Haunted by the death of their child

2013-07-04 00:00

A HAYFIELDS couple who reported a local gynaecologist to the Health Profession Council of South Africa (HPCSA) for alleged “negligence” say they have not recovered from the loss of their baby girl in May last year.

A year has come and gone, but Deon Wilmot (36) and his fiancée Melanie Fourie (26) said their baby’s death still haunts them.

The couple are still hoping that the HPCSA will investigate their case.

Wilmot has since lost his job as a car salesman because of under-performance due to depression.

Relaying the story in their modest home, the couple said they were excited to learn that they were expecting a baby in August 2011.

But their joy was shortlived when, at 38 weeks, Fourie gave birth to a stillborn baby in May last year.

This, after the doctor gave them the impression that the baby was healthy during the first trimester.

At 36 weeks, the doctor apparently informed the pair that the baby was not growing fast enough.

The baby is believed to have weighed just 2,6 kg at that point and the doctor declined to put Fourie through an induced labour, because she wanted the baby to pick up about 200 grams first.

At 38 weeks, the couple went for their appointment, five days before Fourie was booked in for induced ­labour.

But the doctor said “there was no heartbeat”, and that the baby had died.

Fourie said the stillborn baby was 1,76 kg when she delivered her.

Fourie accused the doctor of ­being unprofessional and said she did not even conduct a Dilation and Curettage (DNC) after the birth.

The couple said the doctor knew at 32 weeks about the complications but did nothing to help the situation, and instead delayed their appointment for induced labour. They believe their daughter’s death could have been prevented.

Six weeks after the incident, the couple said they met the doctor to discuss a medical bill.

“When I asked about this charge of R3 600, the doctor said, ‘Don’t worry about it.
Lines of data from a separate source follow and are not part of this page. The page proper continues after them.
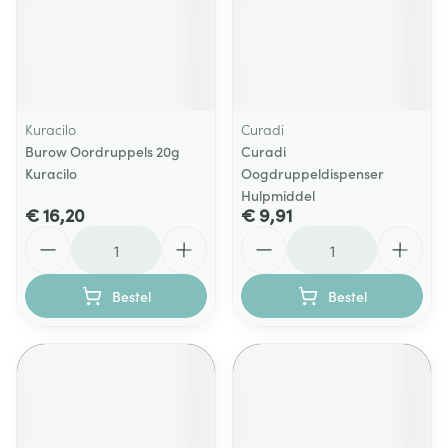
Kuracilo
Curadi
Burow Oordruppels 20g
Curadi
Kuracilo
Oogdruppeldispenser
Hulpmiddel
€ 16,20
€ 9,91
Aantal
Aantal
Bestel
Bestel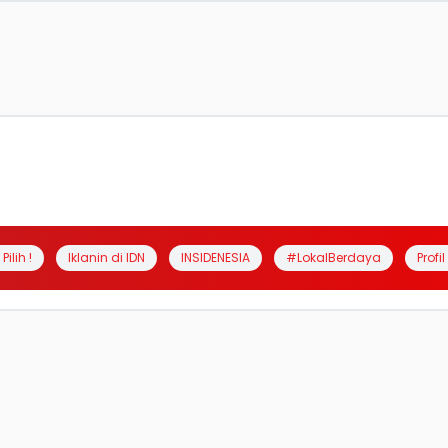
Pilih !
Iklanin di IDN
INSIDENESIA
#LokalBerdaya
Profi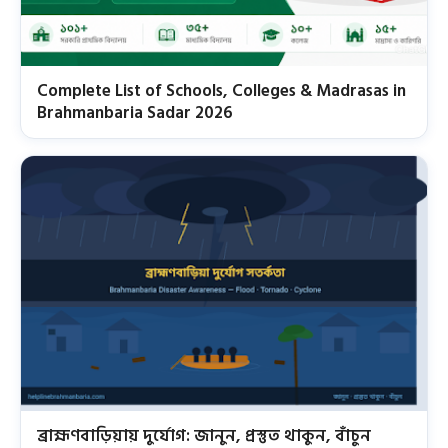
Complete List of Schools, Colleges & Madrasas in
Brahmanbaria Sadar 2026
ব্রাহ্মণবাড়িয়ায় দুর্যোগ: জানুন, প্রস্তুত থাকুন, বাঁচুন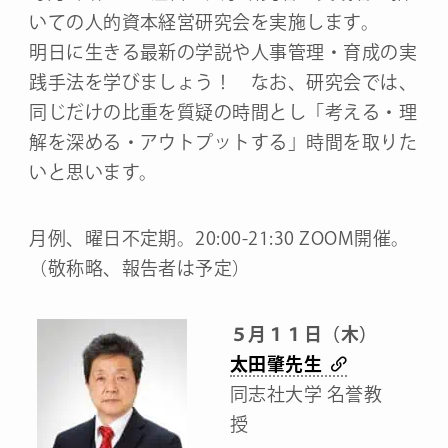
いての人的資本経営研究会を実施します。
明日に生きる最新の学説や人事管理・育成の実
践手法を学びましょう！ なお、研究会では、
同じだけの比重を質疑の時間とし「考える・理
解を深める・アウトプットする」時間を取りた
いと思います。
月例、曜日不定期。20:00-21:30 ZOOM開催。
（敬称略、報告者は予定）
５月１１日（木）
太田肇先生
同志社大学 名誉教
授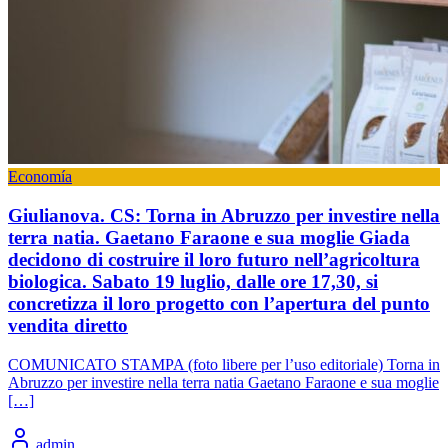
Economía
Giulianova. CS: Torna in Abruzzo per investire nella
terra natia. Gaetano Faraone e sua moglie Giada
decidono di costruire il loro futuro nell’agricoltura
biologica. Sabato 19 luglio, dalle ore 17,30, si
concretizza il loro progetto con l’apertura del punto
vendita diretto
COMUNICATO STAMPA (foto libere per l’uso editoriale) Torna in
Abruzzo per investire nella terra natia Gaetano Faraone e sua moglie
[…]
admin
I’ll pay it out of my pocket.’ In my eyes I saw it as an admission of guilt,” Wilmot said.

“The doctor admitted that there was a problem with the baby before.”

He said he was told that the doctor based the judgment on gut feeling because that’s how doctors worked sometimes. The doctor apologised to Fourie for what happened, he said.

The family has downgraded their lifestyle, after Wilmot lost his job due to depression.

“[The doctor] messed up our lives.”

Since then, the couple have had a son, Tariq (two months), and are also focusing their energy on raising their four-year-old daughter from Fourie’s previous relationship.

“God has blessed us with Tariq. I’m not saying he’s a replacement. I’m a strong person and I’m dealing with it. We still need to go do her ashes, which is going to be hard,” said Fourie.

Wilmot said he sent about 50 e-mails to the HPCSA, but it has been dragging its feet.

The council’s spokesperson, Sipho Mbele, said they were still awaiting more documents before they can obtain the hospital records and continue their investigation. The matter will then be heard before a preliminary committee of inquiry to determine if there are grounds for a further investigation, said Mbele.

The doctor’s attorney, Altus Janse van Rensburg, said his client has submitted an explanation to HPCSA and cannot disclose any information without the patient’s consent. Van Rensburg said it was premature to comment on this matter.